EXERCISE DESCRIPTION:
As the answer, give every line of the records that includes the word "Giclee".

Page-level text extractions
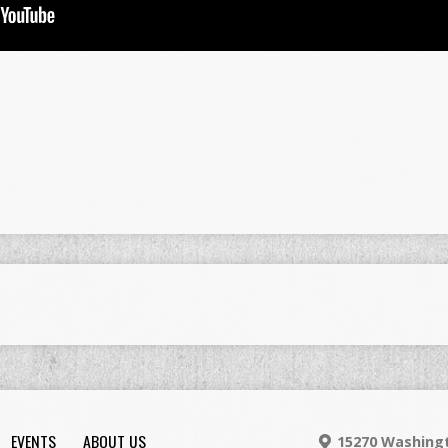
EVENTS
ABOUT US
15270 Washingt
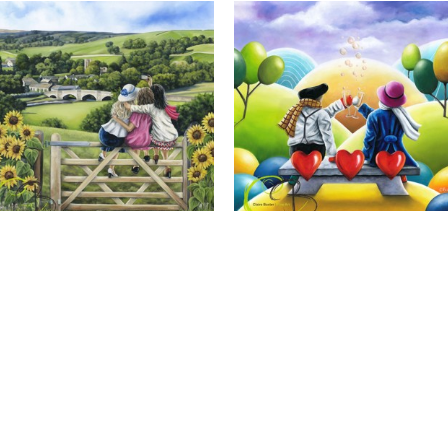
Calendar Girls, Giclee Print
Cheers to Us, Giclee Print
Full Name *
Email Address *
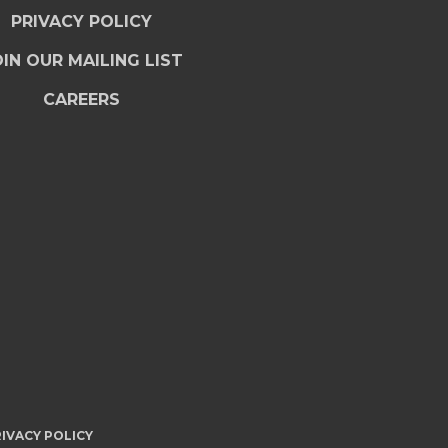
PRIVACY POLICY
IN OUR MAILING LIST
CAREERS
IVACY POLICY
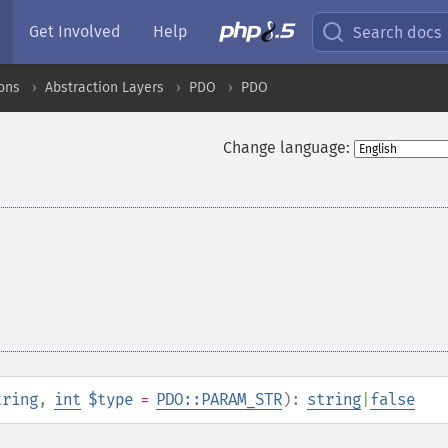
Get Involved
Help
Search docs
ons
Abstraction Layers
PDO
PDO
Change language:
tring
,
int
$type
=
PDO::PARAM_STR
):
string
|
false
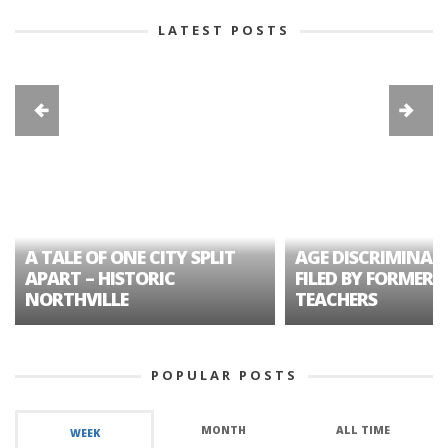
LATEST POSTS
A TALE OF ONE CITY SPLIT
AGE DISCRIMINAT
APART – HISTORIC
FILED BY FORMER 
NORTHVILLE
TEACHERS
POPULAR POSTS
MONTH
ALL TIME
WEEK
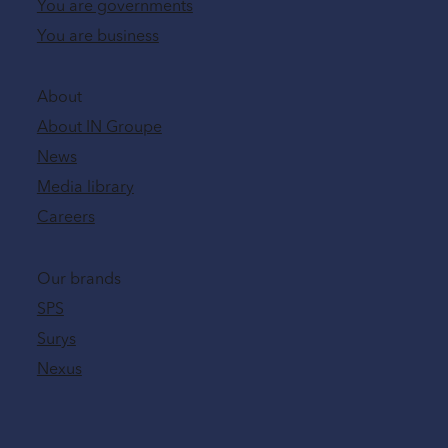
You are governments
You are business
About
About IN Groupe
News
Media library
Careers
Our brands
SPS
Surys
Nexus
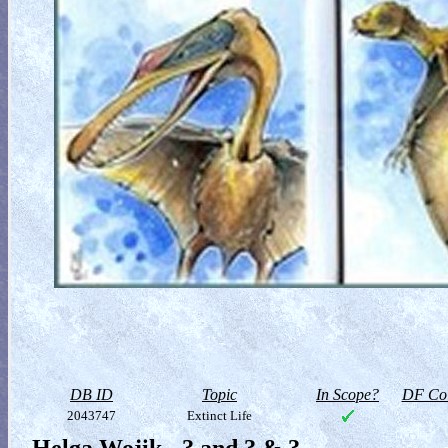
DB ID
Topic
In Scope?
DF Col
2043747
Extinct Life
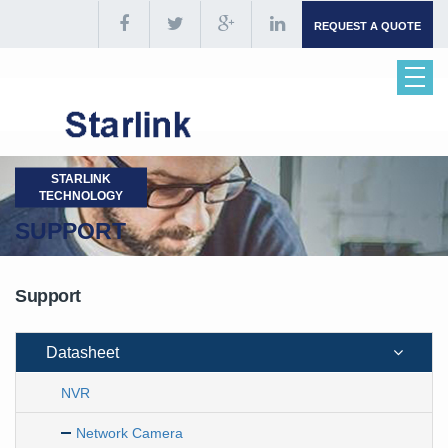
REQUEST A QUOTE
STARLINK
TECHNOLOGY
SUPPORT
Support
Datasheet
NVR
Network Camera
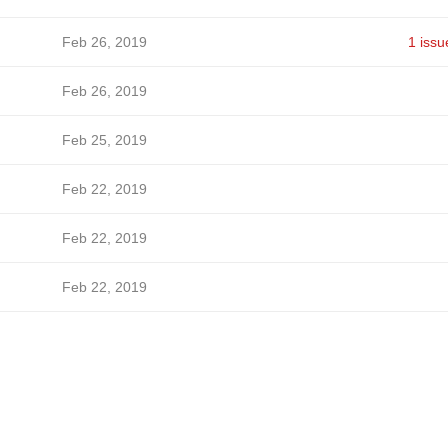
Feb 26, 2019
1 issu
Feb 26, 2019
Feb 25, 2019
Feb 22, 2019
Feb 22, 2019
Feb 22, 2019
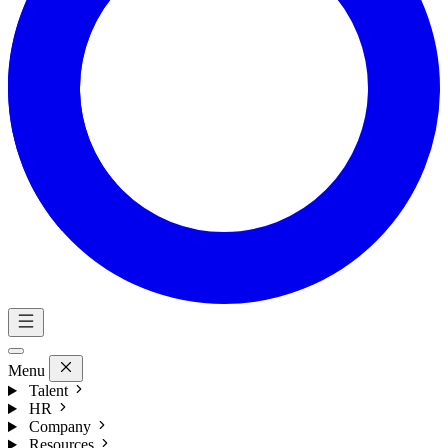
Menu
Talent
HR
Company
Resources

SOLUTION BELOW:
Calendar Girls, Giclee Print
Cheers to Us, Giclee Print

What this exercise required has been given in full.